The required copy runs from the first line of the material through the line containing "Polityka Prywatności (789, 1183)", exactly as written and without pictures.

→ RECORDS FOR THIS EXERCISE:

☆ ☆ ☆ ☆

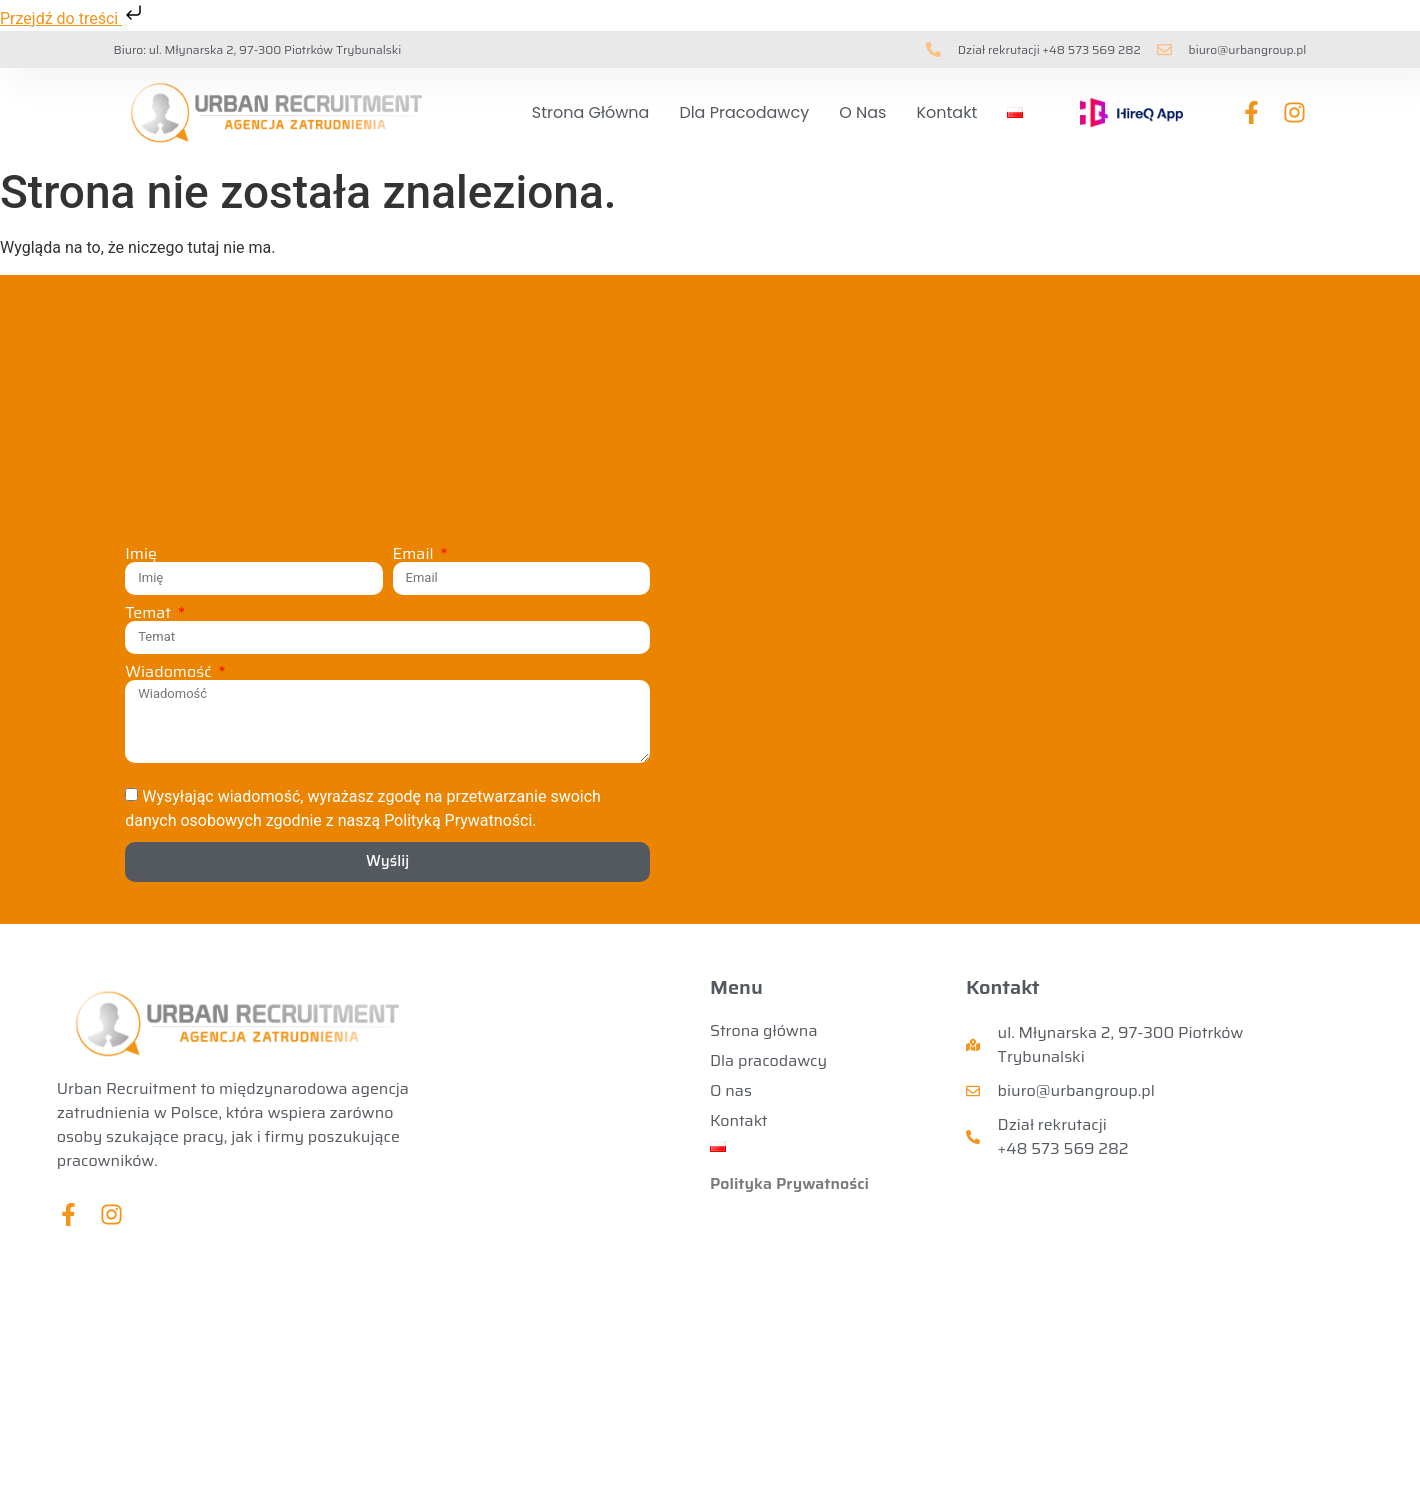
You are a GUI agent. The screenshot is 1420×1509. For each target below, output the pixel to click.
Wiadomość (170, 672)
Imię (141, 554)
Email (415, 554)
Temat (150, 613)
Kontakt (946, 112)
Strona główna (590, 112)
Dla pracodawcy (744, 112)
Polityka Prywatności (789, 1183)
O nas (862, 112)
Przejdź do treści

☆ ☆ ☆ ☆

→ EXERCISE SOLUTION:
You are a GUI agent. The screenshot is 1420×1509. For each target below, output the pixel to click.
Wiadomość (170, 672)
Imię (141, 554)
Email (415, 554)
Temat (150, 613)
Kontakt (946, 112)
Strona główna (590, 112)
Dla pracodawcy (744, 112)
Polityka Prywatności (789, 1183)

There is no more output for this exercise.